*** Begin section ***

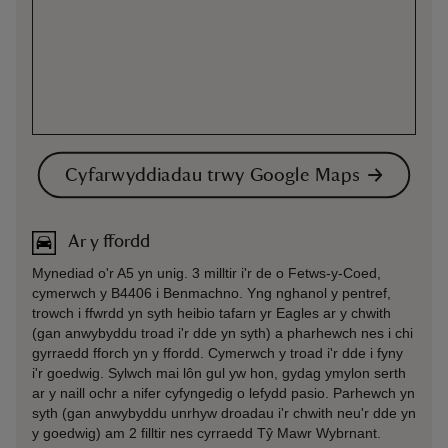
Cyfarwyddiadau trwy Google Maps
Ar y ffordd
Mynediad o'r A5 yn unig. 3 milltir i'r de o Fetws-y-Coed,
cymerwch y B4406 i Benmachno. Yng nghanol y pentref,
trowch i ffwrdd yn syth heibio tafarn yr Eagles ar y chwith
(gan anwybyddu troad i'r dde yn syth) a pharhewch nes i chi
gyrraedd fforch yn y ffordd. Cymerwch y troad i'r dde i fyny
i'r goedwig. Sylwch mai lôn gul yw hon, gydag ymylon serth
ar y naill ochr a nifer cyfyngedig o lefydd pasio. Parhewch yn
syth (gan anwybyddu unrhyw droadau i'r chwith neu'r dde yn
y goedwig) am 2 filltir nes cyrraedd Tŷ Mawr Wybrnant.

*** End section ***

Task prompt:
After locating the line containing "gyrraedd fforch yn", give that line and every later line of the listing again exactly, up to and including the last.

The completed task:
gyrraedd fforch yn y ffordd. Cymerwch y troad i'r dde i fyny
i'r goedwig. Sylwch mai lôn gul yw hon, gydag ymylon serth
ar y naill ochr a nifer cyfyngedig o lefydd pasio. Parhewch yn
syth (gan anwybyddu unrhyw droadau i'r chwith neu'r dde yn
y goedwig) am 2 filltir nes cyrraedd Tŷ Mawr Wybrnant.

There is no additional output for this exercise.